HASSELT - Sur les marches de la maison communale d'Hasselt, Ingrid Vandenbroeck (18 ans) plie et replie entre ses doigts un ruban noir. An Marchal était sa copine de classe. L'an dernier encore, An et Ingrid étaient assises sur le même banc de l'Institut technique libre des Ursulines.

Avec ses amis, Ingrid est venue signer le registre des condoléances. « C'est toute la classe qui est venue.


Tous ensemble. Le matin, nous nous sommes réunis pour savoir ce que nous allions faire.
Nous avons acheté des rubans noirs, que l'on a portés à l'école toute la matinée.
J'ai appris la nouvelle à la télévision. On parlait d'ossements, puis on a cité les noms d'An et d'Eefje.

J'ai ressenti un choc énorme, l'ai toujours cru qu'An était en vie. Très vite, tout le monde s'est appelé au téléphone, pour parler de cette horreur. Mardi, sa meilleure amie, Wendy, n'est pas venue à l'école. Elle était sans doute trop choquée.

An Marchal venait de terminer sa sixième année secondaire aux Ursulines. Elle allait commencer une spécialisation en puériculture. Ingrid était dans la même classe qu'elle depuis deux années. Le corps d'An a été découvert le jour de la rentrée des classes. « Quand on a appris sa disparition, l'ensemble de la classe s'est mobilisé.

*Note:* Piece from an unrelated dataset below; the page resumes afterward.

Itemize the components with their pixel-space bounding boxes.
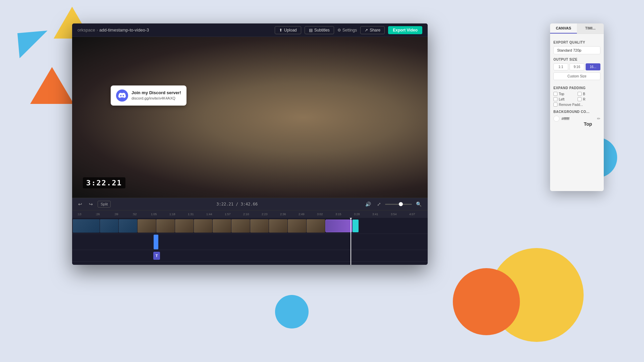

Nous avons participé aux recherches, aux battues. Et nous n'avons pas compris pourquoi la police ne croyait pas plus à l'hypothèse d'un enlèvement. La police n'a pas fait correctement son travail.
Pour Ingrid, An était « très sympathique, calme, gentille, toujours prête à aider les autres. Elle aimait beaucoup les animaux, surtout les petits, les lapins et même les souris ! » Dutroux ? « Il ne mérite plus de vivre. On devrait lui infliger les mêmes tortures que celles qu'il a fait subir à an et Eefje.

B. F.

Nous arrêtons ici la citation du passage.